O havuzun içinde tenkit küfür gibi gelir yönetene...
Eleştiri de yapılabilecek en büyük hadsizliktir.
***
Halbuki; kurum kültürü, yöneticinin övgü ve alkışla beslenmesiyle kurulmaz.
Kurum kültürü ancak, yöneticinin eksiklerini görüp duyabildiğinde, eleştirileri susturmayıp aksine teşvik ettiğinde, hatalar yüzleşme alanı bulduğunda oluşur.
***
Ama gelin görün ki, hiçbir yöneten:
“Beni övmeyin, beni alkışlamayın. Ben zaten söz verdiğim, yapılması gereken işleri yapıyorum. Siz benim daha başarılı olup, daha faydalı işler yapmamı istiyorsanız beni eleştirin. Yapmadıklarımı, yapamadıklarımı yüzüme vurun” demiyor...
***
Bu denilmedikçe, güzelleyenlerin güzellemeleri de, yönetenin kendine olan hayranlığı da arttıkça artıyor.
Sonra her bir yönetici, her şeyin kendisiyle başladığını ve kendisiyle de sona ereceğini sanıyor!
ASLINDA NASIL GELDİLERSE ÖYLE GİDİYORLAR...
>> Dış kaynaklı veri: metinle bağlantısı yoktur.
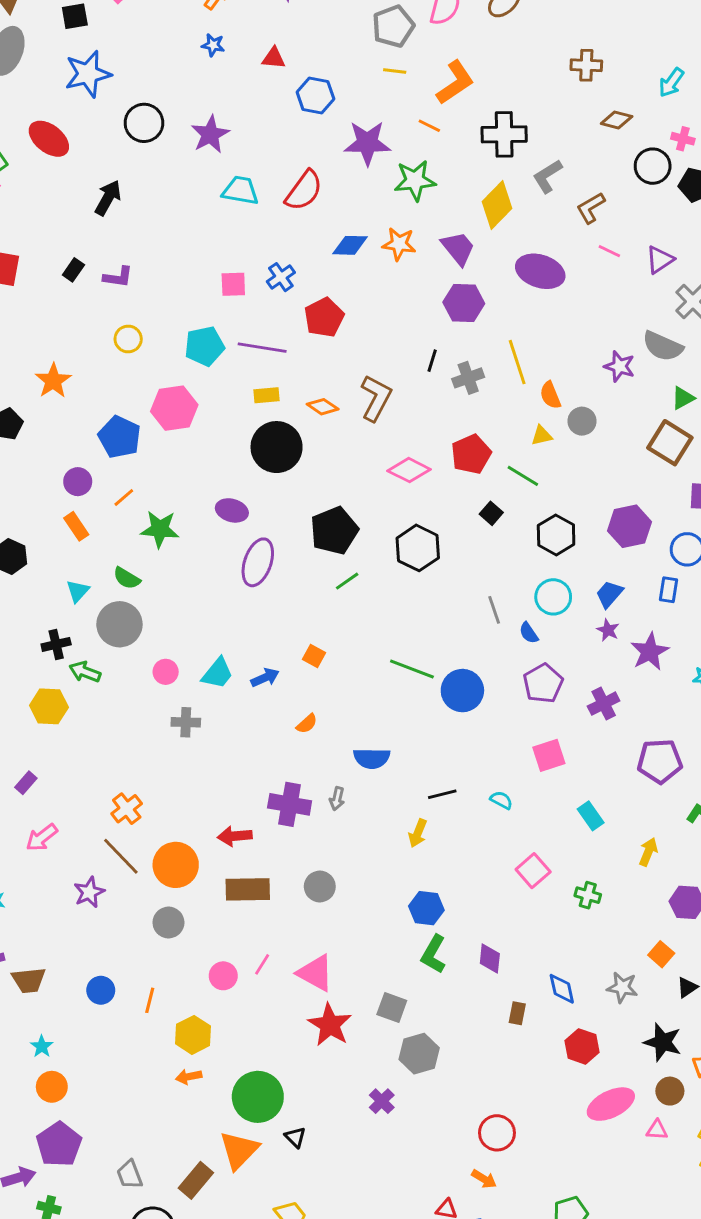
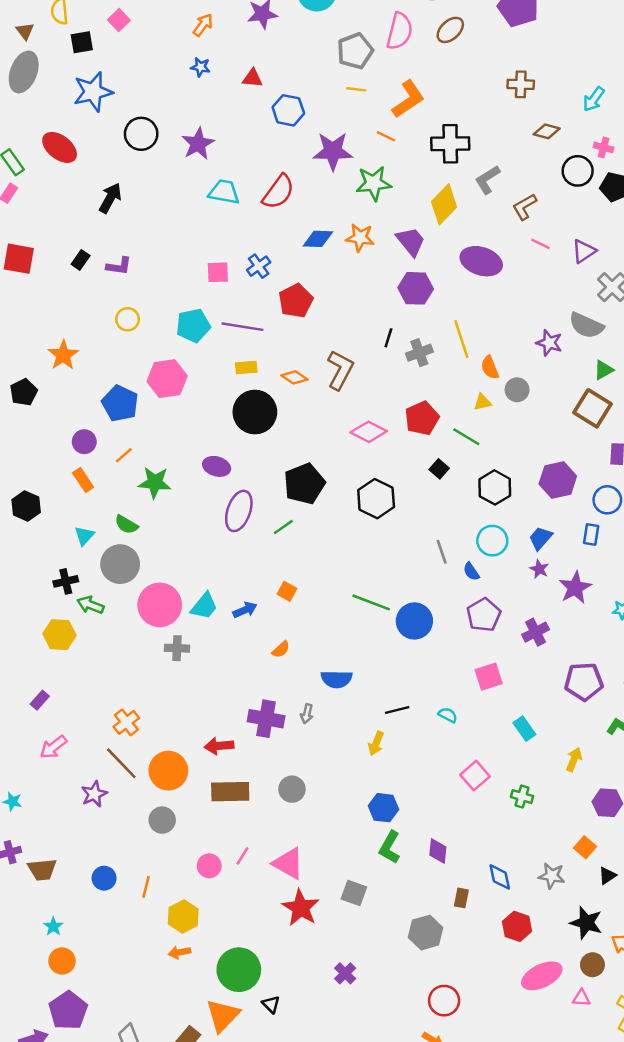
green line: (347, 581) -> (283, 527), moved
pink circle: (166, 672) -> (160, 605), size x2.0
gray hexagon: (419, 1054) -> (426, 933), moved

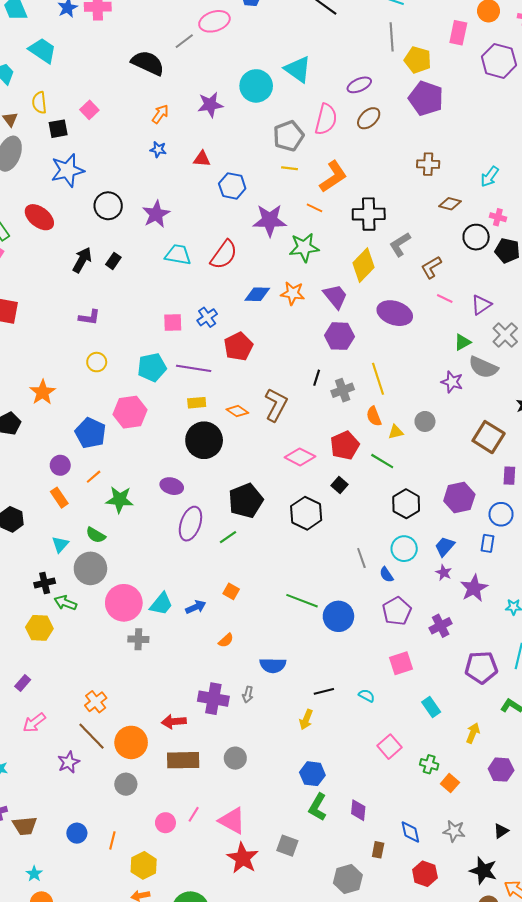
black rectangle: (81, 260) -> (113, 261), moved
orange semicircle: (490, 368) -> (374, 416), moved
green triangle: (604, 370) -> (462, 342), moved
black square: (439, 469) -> (340, 485), moved
orange square: (585, 847) -> (450, 783), moved

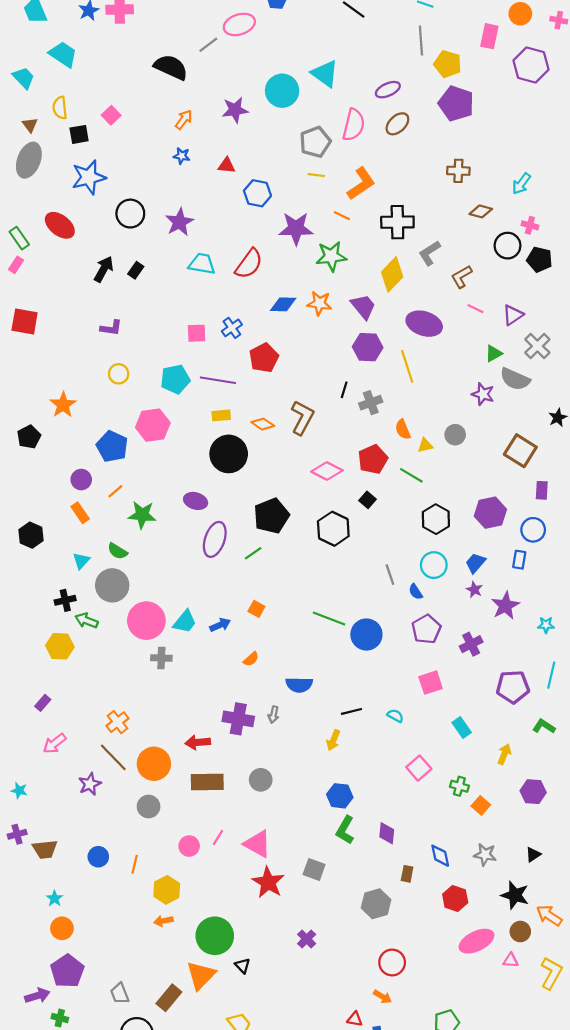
yellow line: (378, 379) -> (407, 366), moved

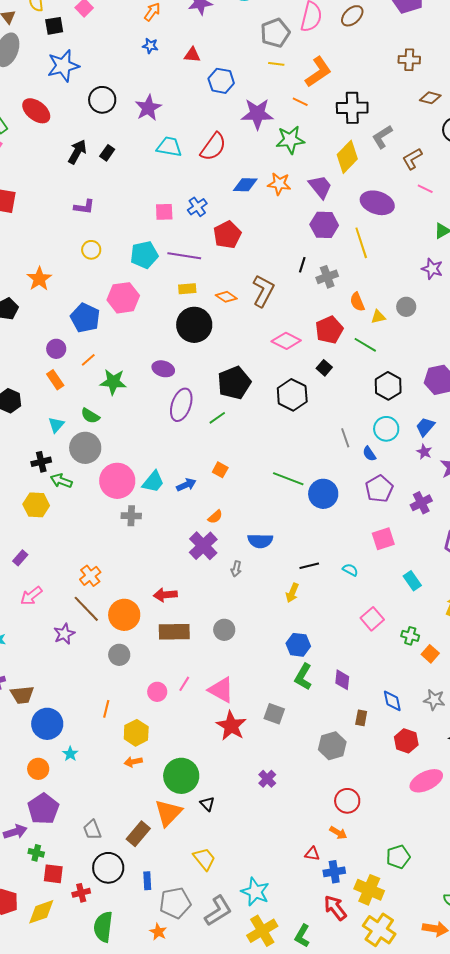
purple cross: (238, 719) -> (203, 546), moved, turned 36
blue circle: (98, 857) -> (47, 724), moved, size x1.6
cyan star: (54, 898) -> (70, 754), moved

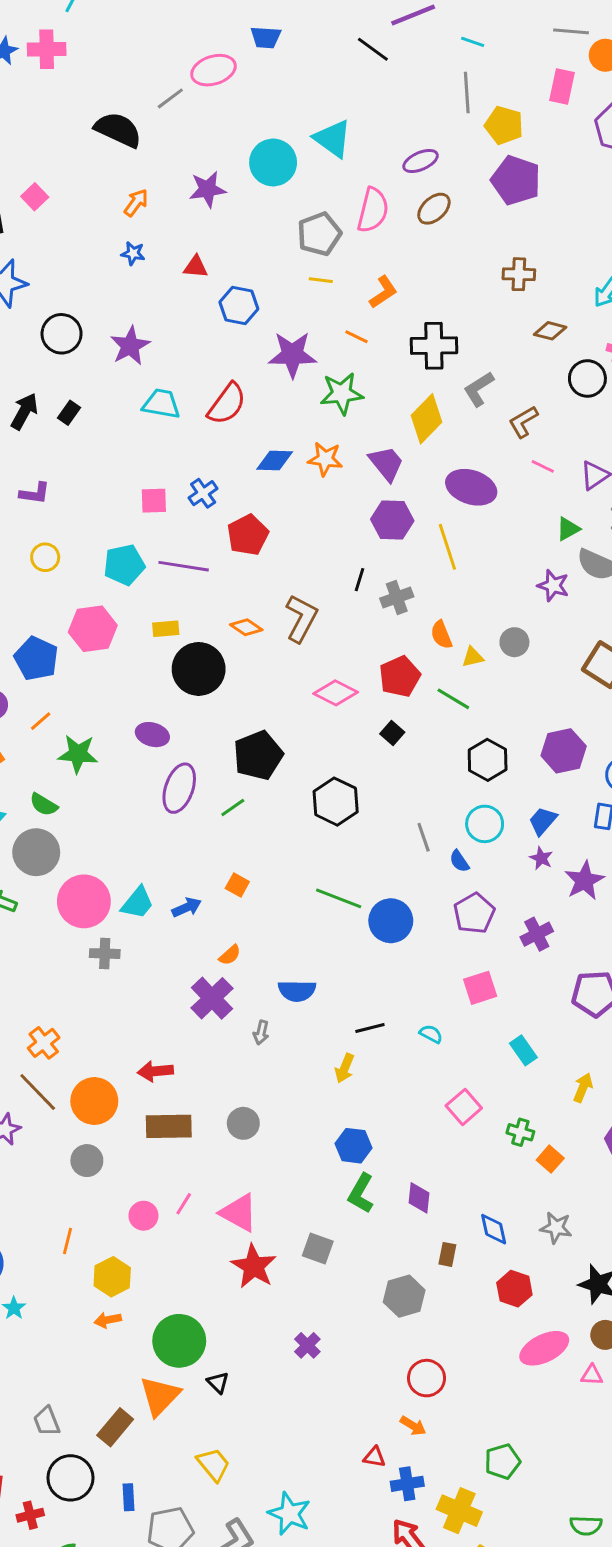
orange L-shape: (318, 72) -> (383, 292), size x0.7
yellow rectangle: (187, 289) -> (166, 629), moved
black hexagon: (292, 395) -> (336, 802), moved

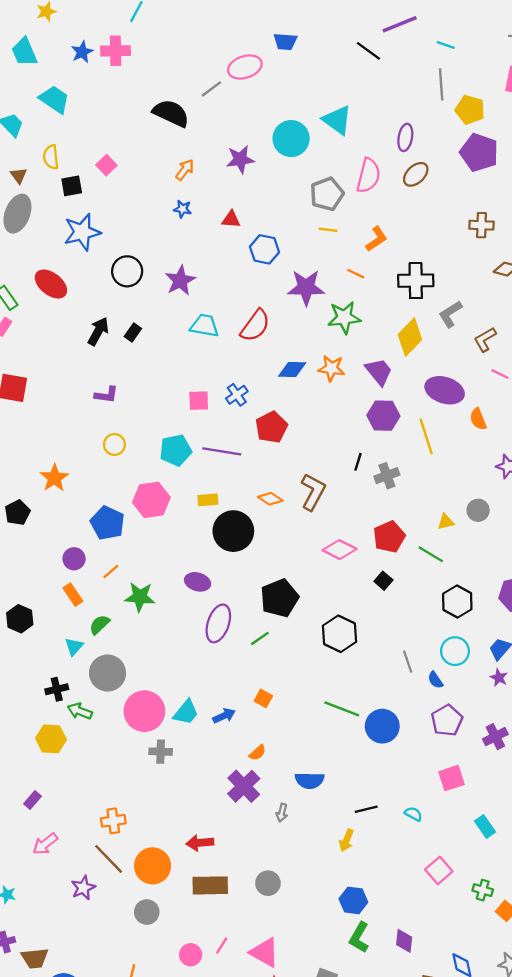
purple ellipse: (421, 161) -> (405, 137), turned -56
orange semicircle: (441, 635) -> (478, 419), moved
green semicircle: (44, 805) -> (99, 625), moved, turned 105
orange cross: (44, 1043) -> (113, 821), turned 30

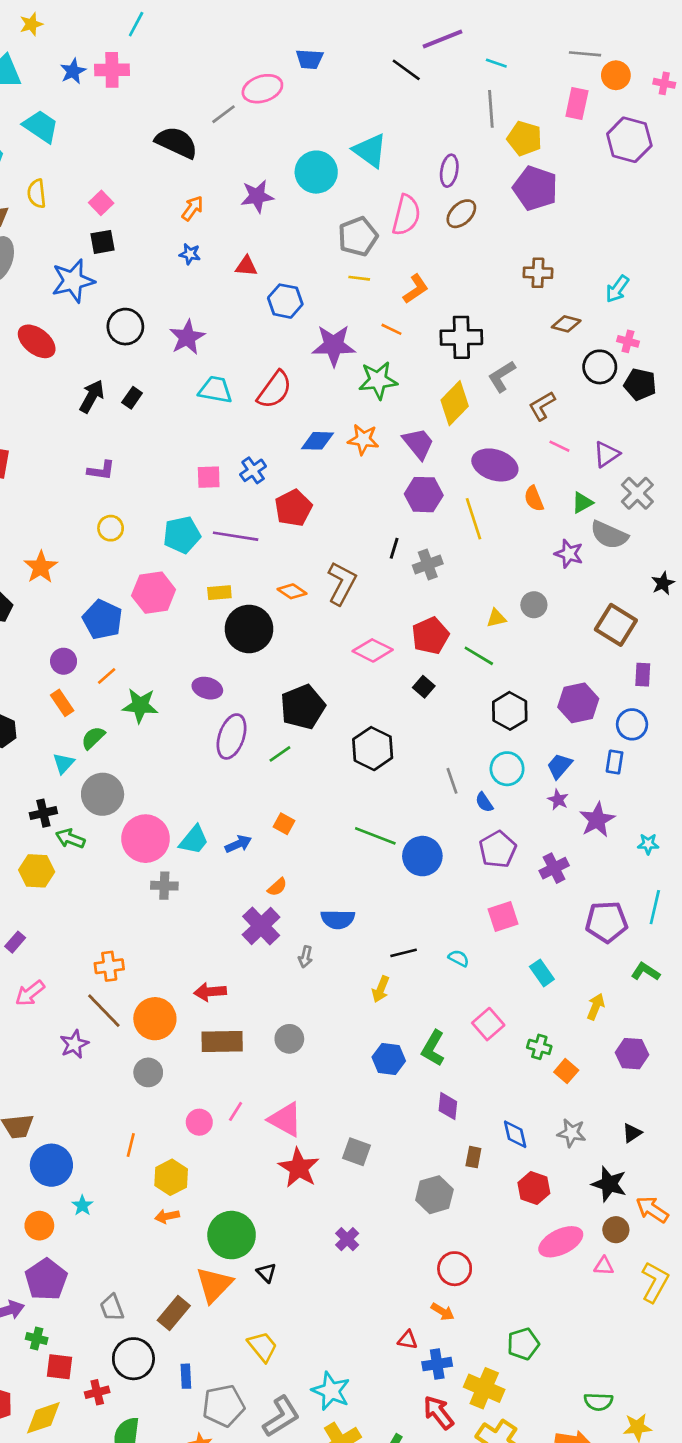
black square: (72, 186) -> (103, 242), moved
green L-shape: (359, 937) -> (433, 1048), moved

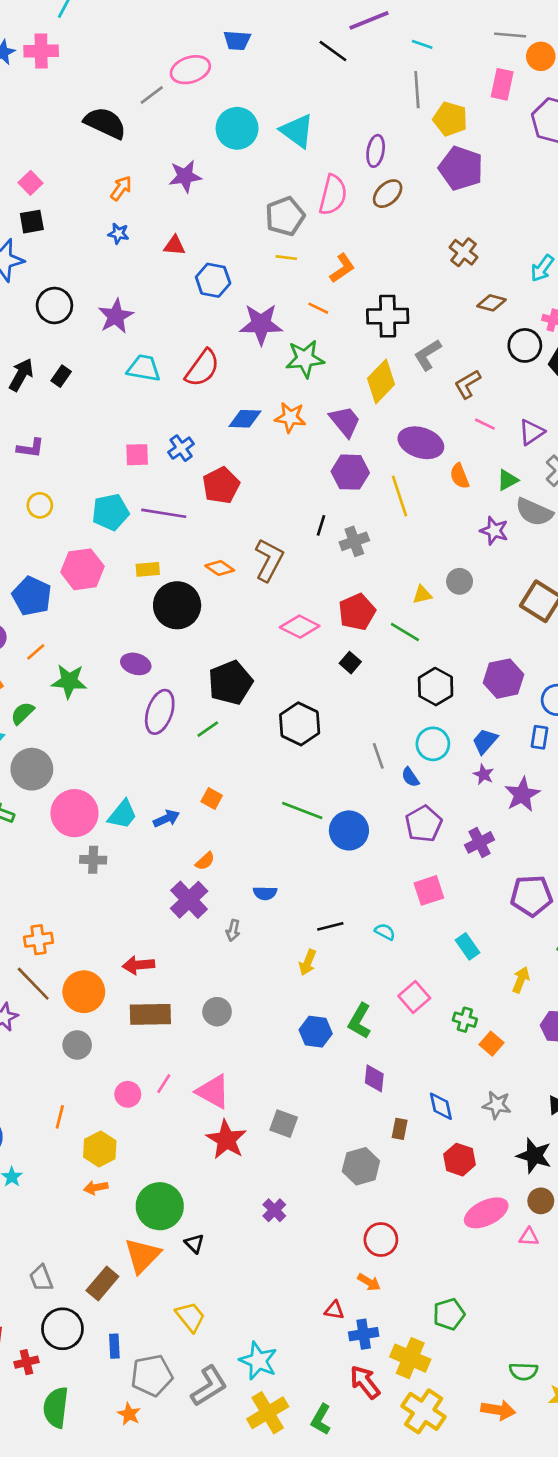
cyan circle: (316, 172) -> (237, 128), moved
brown cross: (538, 273) -> (464, 252), turned 36
blue semicircle: (338, 919) -> (265, 893), size x0.7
Siyaset ile uğraşanların hepsi bilir bu sözü.
Politikanın da başkenti Ankara olduğu için bu söz adeta bir “Ankara Atasözü” haline gelmiştir.
“Nasıl geldiysen öyle gidersin”
Sözün anlamı çok açıktır.
Mağduriyetle gelen mağduriyetle gider mesela.
İhanetle gelenin gidişi de ihanetle olur.
Hak etmediğiniz bir göreve geldiyseniz, gidişiniz de haksızlıkla olmuştur.
Torpille bir koltuğa oturduysanız, başkasına yapılan bir torpille o koltuktan kaldırılırsınız.
Birçok örneği vardır bu sözünü ettiğimiz atasözünün…
***
Hatırlayın…
Demirel partinin başına geçtiğinde, Celal Bayar, “Tapulu arazimize gecekondu yapıyorlar” demişti. Hâlbuki kendisi de aynı yöntemle gelmişti.
Sonra Süleyman Demirel yasaklıyken, Turgut Özal yaptı ona aynısını...
Özal Cumhurbaşkanı oldu, sözünü dinlemeyen Mesut Yılmaz’ı ihanetle suçladı.
Necmettin Erbakan, Recep Tayyip Erdoğan’ı…
Süleyman Demirel, Tansu Çiller’i…
Bülent Ecevit, Hüsamettin Özkan’ı yine aynı şekilde ihanet etmekle suçladılar.
***
Sonuç olarak…
Nasıl geldilerse öyle gittiler.
Kendi yaptıklarını, bir başkasından; hem de en yakınlarında olan, işaret ettikleri insanlardan gördüler.
O yüzden…
Bugün görevde olanları yarın görevden ayrılmış bir şekilde görürseniz, önce o göreve nasıl geldiklerine bir bakın…
Büyük ihtimalle…
Geldikleri gibi gittiklerini anlayacaksınız…
BENZERİ BİR UYGULAMA BİZE DE LAZIM
İnternette gezinirken önüme düştü video.
Midyat Belediyesi günler öncesinden uyarılar yapmaya başlamış.
Yaya yolları üzerinde bulunan esnafların koyduğu tanıtım tabelaları, dubalar ve benzeri unsurların kaldırılmasını istemiş.
***
Bir de süre tanımış.
Bu süre zarfında kaldırımlar üzerinde bulunan bu unsurların bazıları kaldırılmış.
Bazı esnaflar da uyarıyı pek umursamayarak kaldırmamış.
Süre dolunca, belediye zabıta ekipleri kamyonları yanaştırıp yaya yolları üzerinde ne kadar duba ve tanıtım tabelası varsa hepsini toplamış.
***
Haberin videosunu izlerken Eskişehir geldi aklımıza.
Malum, özellikle çarşı bölgesinde yayalar için ayrılan yollar, dükkan ve iş yerlerinin koyduğu tabela ve benzeri unsurlardan geçilmiyor.
Yani…
Benzeri bir uygulama Eskişehir için de gerekiyor.
Umarız üç belediye hem yaya yollarının güvenliği ve rahatlığını hem de şehir düzenini korumak adına bu konuda bir çalışma yapar ve yaya yollarını temizler.